About this task: Repeat the records below exactly as they appear, leaving out any pictures.

Start of Input data

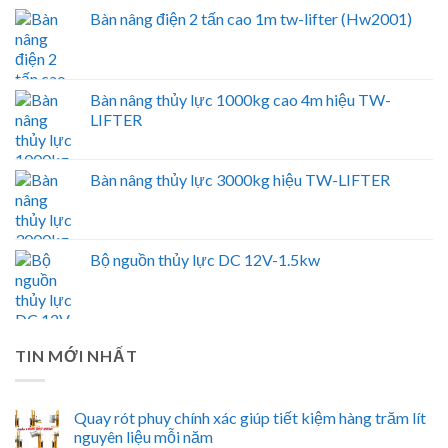
Bàn nâng điện 2 tấn cao 1m tw-lifter (Hw2001)
Bàn nâng thủy lực 1000kg cao 4m hiệu TW-
LIFTER
Bàn nâng thủy lực 3000kg hiệu TW-LIFTER
Bộ nguồn thủy lực DC 12V-1.5kw
TIN MỚI NHẤT
Quay rót phuy chính xác giúp tiết kiệm hàng trăm lít
nguyên liệu mỗi năm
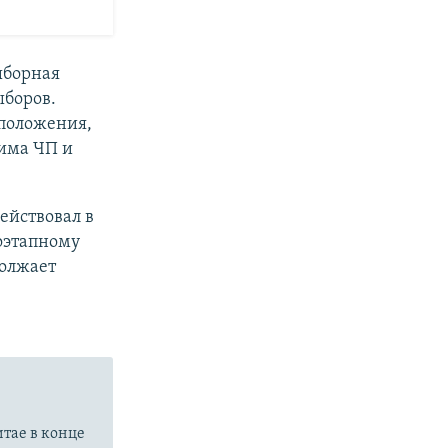
ыборная
ыборов.
 положения,
има ЧП и
ействовал в
поэтапному
должает
итае в конце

End of Input data

Answer below:
Bàn nâng điện 2 tấn cao 1m tw-lifter (Hw2001)
Bàn nâng thủy lực 1000kg cao 4m hiệu TW-
LIFTER
Bàn nâng thủy lực 3000kg hiệu TW-LIFTER
Bộ nguồn thủy lực DC 12V-1.5kw
TIN MỚI NHẤT
Quay rót phuy chính xác giúp tiết kiệm hàng trăm lít
nguyên liệu mỗi năm
ыборная
ыборов.
 положения,
има ЧП и
ействовал в
поэтапному
должает
итае в конце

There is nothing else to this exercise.